━━ Data supplied ━━

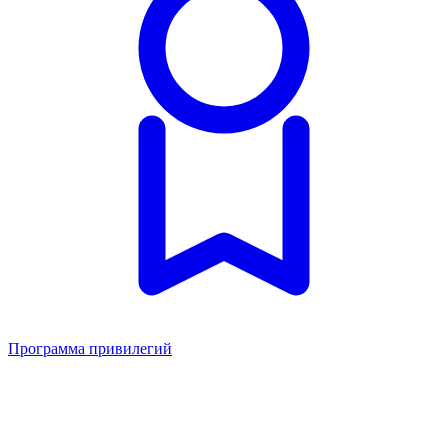
Программа привилегий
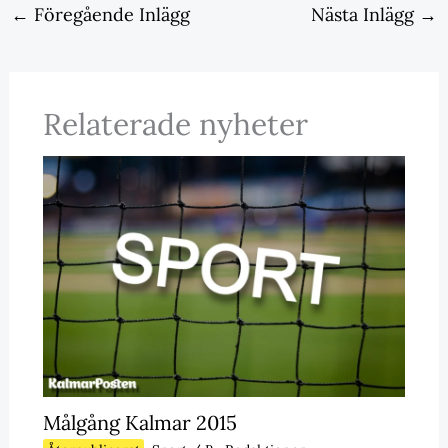
←
Föregående Inlägg
Nästa Inlägg
→
Relaterade nyheter
Målgång Kalmar 2015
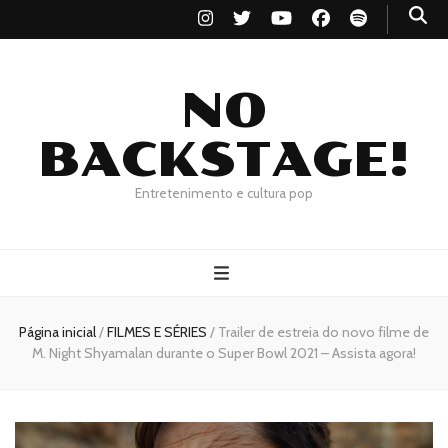
NO
BACKSTAGE!
Entretenimento e cultura pop
Página inicial
/
FILMES E SÉRIES
/
Trailer de estreia do novo filme de
M. Night Shyamalan durante o Super Bowl 2021 – Assista agora!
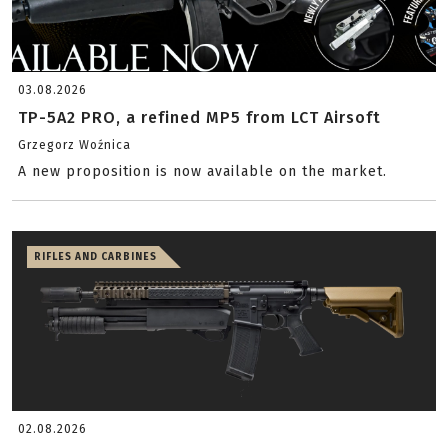
03.08.2026
TP-5A2 PRO, a refined MP5 from LCT Airsoft
Grzegorz Woźnica
A new proposition is now available on the market.
RIFLES AND CARBINES
02.08.2026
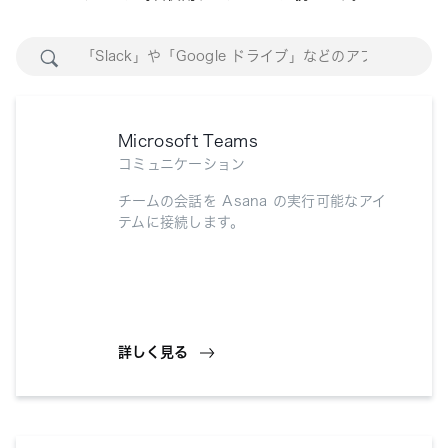
Microsoft Teams
コミュニケーション
チームの会話を Asana の実行可能なアイ
テムに接続します。
詳しく見る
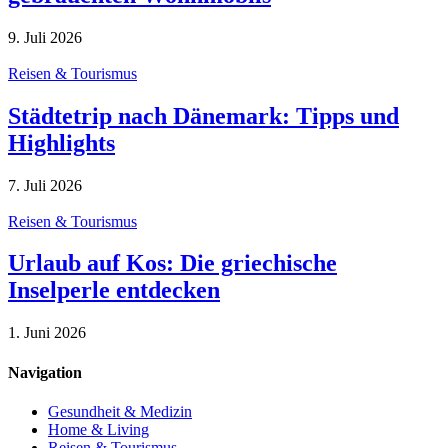
9. Juli 2026
Reisen & Tourismus
Städtetrip nach Dänemark: Tipps und
Highlights
7. Juli 2026
Reisen & Tourismus
Urlaub auf Kos: Die griechische
Inselperle entdecken
1. Juni 2026
Navigation
Gesundheit & Medizin
Home & Living
Reisen & Tourismus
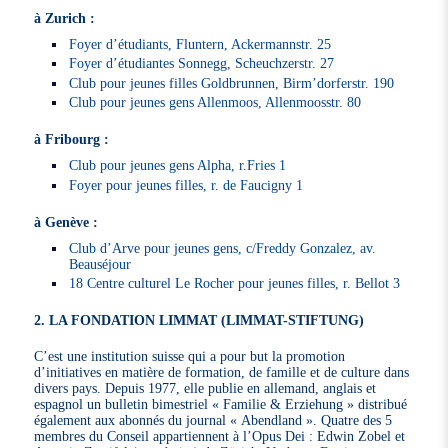
à Zurich :
Foyer d’étudiants, Fluntern, Ackermannstr. 25
Foyer d’étudiantes Sonnegg, Scheuchzerstr. 27
Club pour jeunes filles Goldbrunnen, Birm’dorferstr. 190
Club pour jeunes gens Allenmoos, Allenmoosstr. 80
à Fribourg :
Club pour jeunes gens Alpha, r.Fries 1
Foyer pour jeunes filles, r. de Faucigny 1
à Genève :
Club d’Arve pour jeunes gens, c/Freddy Gonzalez, av.
Beauséjour
18 Centre culturel Le Rocher pour jeunes filles, r. Bellot 3
2. LA FONDATION LIMMAT (LIMMAT-STIFTUNG)
C’est une institution suisse qui a pour but la promotion
d’initiatives en matière de formation, de famille et de culture dans
divers pays. Depuis 1977, elle publie en allemand, anglais et
espagnol un bulletin bimestriel « Familie & Erziehung » distribué
également aux abonnés du journal « Abendland ». Quatre des 5
membres du Conseil appartiennent à l’Opus Dei : Edwin Zobel et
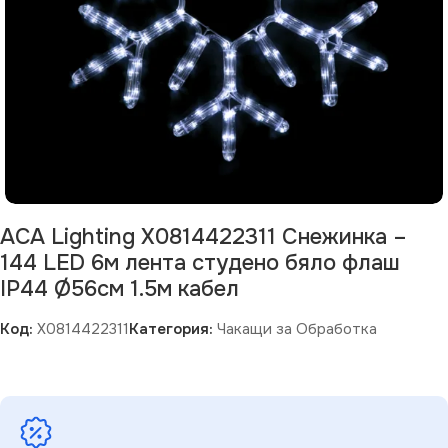
ACA Lighting X0814422311 Снежинка –
144 LED 6м лента студено бяло флаш
IP44 Ø56см 1.5м кабел
Код:
X0814422311
Категория:
Чакащи за Обработка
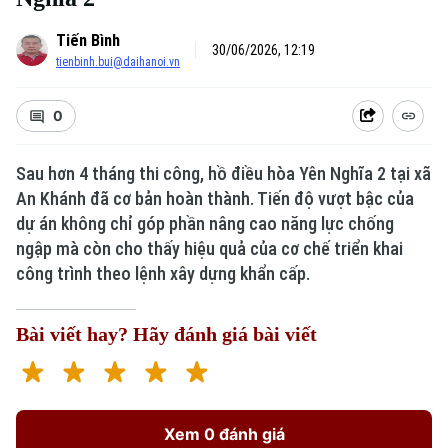
Tiến Bình
30/06/2026, 12:19
tienbinh.bui@daihanoi.vn
0
Sau hơn 4 tháng thi công, hồ điều hòa Yên Nghĩa 2 tại xã
An Khánh đã cơ bản hoàn thành. Tiến độ vượt bậc của
dự án không chỉ góp phần nâng cao năng lực chống
Xu hướng
ngập mà còn cho thấy hiệu quả của cơ chế triển khai
công trình theo lệnh xây dựng khẩn cấp.
Bài viết hay? Hãy đánh giá bài viết
Xem 0 đánh giá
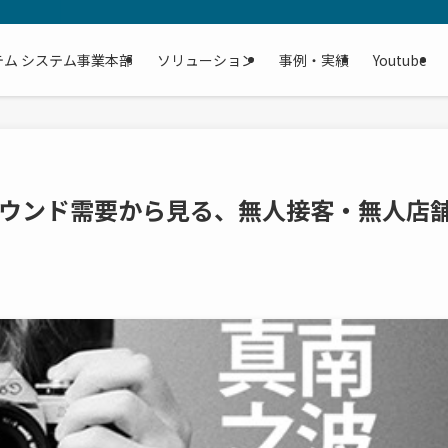
テム システム事業本部
ソリューション
事例・実績
Youtube
ウンド需要から見る、無人接客・無人店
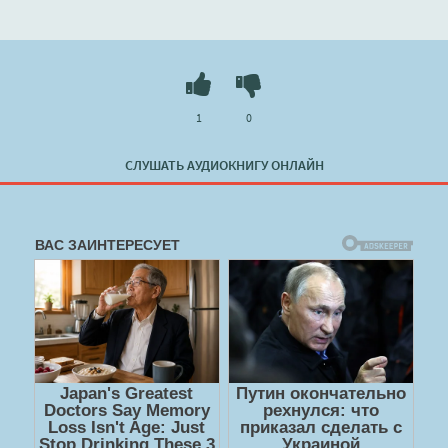
1
0
СЛУШАТЬ АУДИОКНИГУ ОНЛАЙН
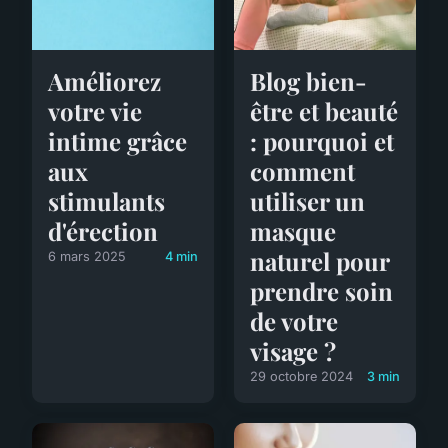
Blog bien-
Améliorez
être et beauté
votre vie
: pourquoi et
intime grâce
comment
aux
utiliser un
stimulants
masque
d'érection
naturel pour
6 mars 2025
4 min
prendre soin
de votre
visage ?
29 octobre 2024
3 min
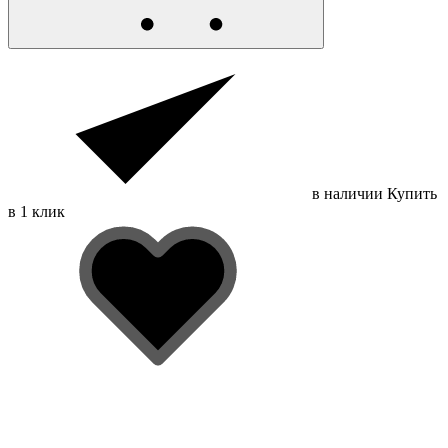
в наличии
Купить
в 1 клик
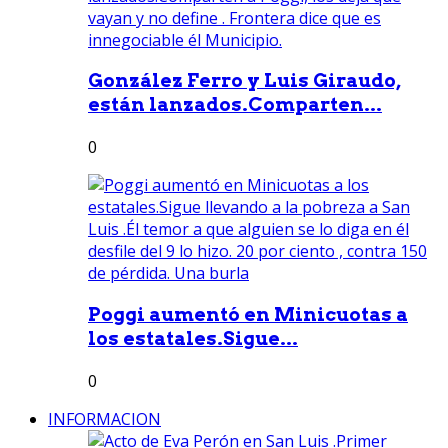
González Ferro y Luis Giraudo,
están lanzados.Comparten...
0
Poggi aumentó en Minicuotas a
los estatales.Sigue...
0
INFORMACION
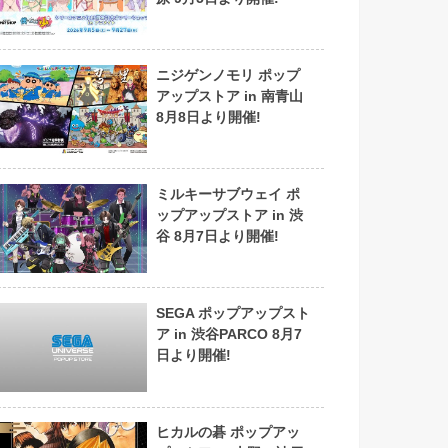
ニジゲンノモリ ポップ
アップストア in 南青山
8月8日より開催!
ミルキーサブウェイ ポ
ップアップストア in 渋
谷 8月7日より開催!
SEGA ポップアップスト
ア in 渋谷PARCO 8月7
日より開催!
ヒカルの碁 ポップアッ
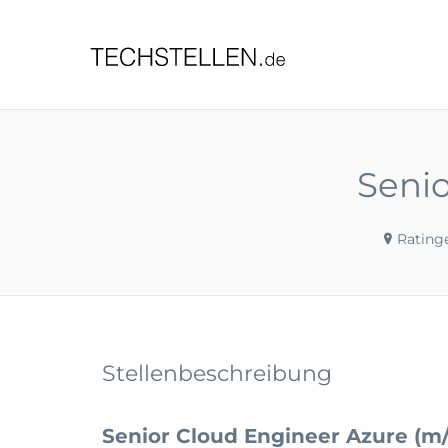
TECHST
Senio
Rating
Stellenbeschreibung
Senior Cloud Engineer Azure (m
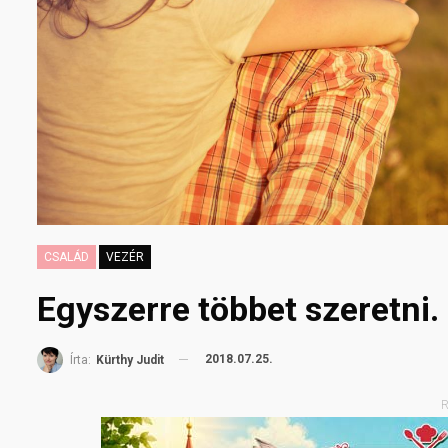
CSALÁD
VEZÉR
Egyszerre többet szeretni
2018.07.25.
Írta:
Kürthy Judit
R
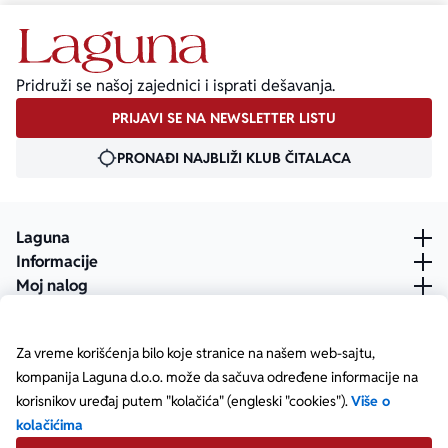
Pridruži se našoj zajednici i isprati dešavanja.
PRIJAVI SE NA NEWSLETTER LISTU
PRONAĐI NAJBLIŽI KLUB ČITALACA
Laguna
Informacije
Moj nalog
Za vreme korišćenja bilo koje stranice na našem web-sajtu,
kompanija Laguna d.o.o. može da sačuva određene informacije na
korisnikov uređaj putem "kolačića" (engleski "cookies").
Više o
kolačićima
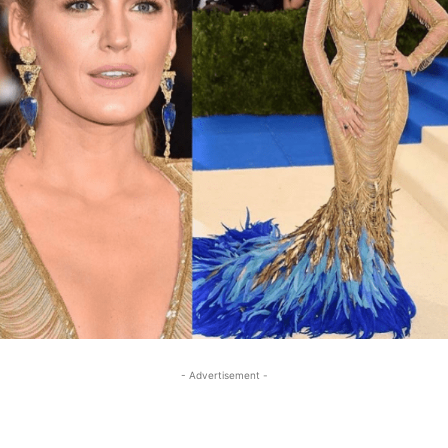
- Advertisement -
- Advertisement -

━━━

*Task prompt*
Copy exactly and only this span: the line with "Poggi aumentó en Minicuotas a" through the final line of the entries, both ends included, with the pictures left out.

*Answer space*
Poggi aumentó en Minicuotas a
los estatales.Sigue...
0
INFORMACION
ニジゲンノモリ ポップ
アップストア in 南青山
8月8日より開催!
ミルキーサブウェイ ポ
ップアップストア in 渋
谷 8月7日より開催!
SEGA ポップアップスト
ア in 渋谷PARCO 8月7
日より開催!
ヒカルの碁 ポップアッ
TECHST
Senio
Rating
Stellenbeschreibung
Senior Cloud Engineer Azure (m
CSALÁD
VEZÉR
Egyszerre többet szeretni
2018.07.25.
Írta:
Kürthy Judit
R
Pridruži se našoj zajednici i isprati dešavanja.
PRIJAVI SE NA NEWSLETTER LISTU
PRONAĐI NAJBLIŽI KLUB ČITALACA
Laguna
Informacije
Moj nalog
Za vreme korišćenja bilo koje stranice na našem web-sajtu,
kompanija Laguna d.o.o. može da sačuva određene informacije na
korisnikov uređaj putem "kolačića" (engleski "cookies").
Više o
kolačićima
- Advertisement -
- Advertisement -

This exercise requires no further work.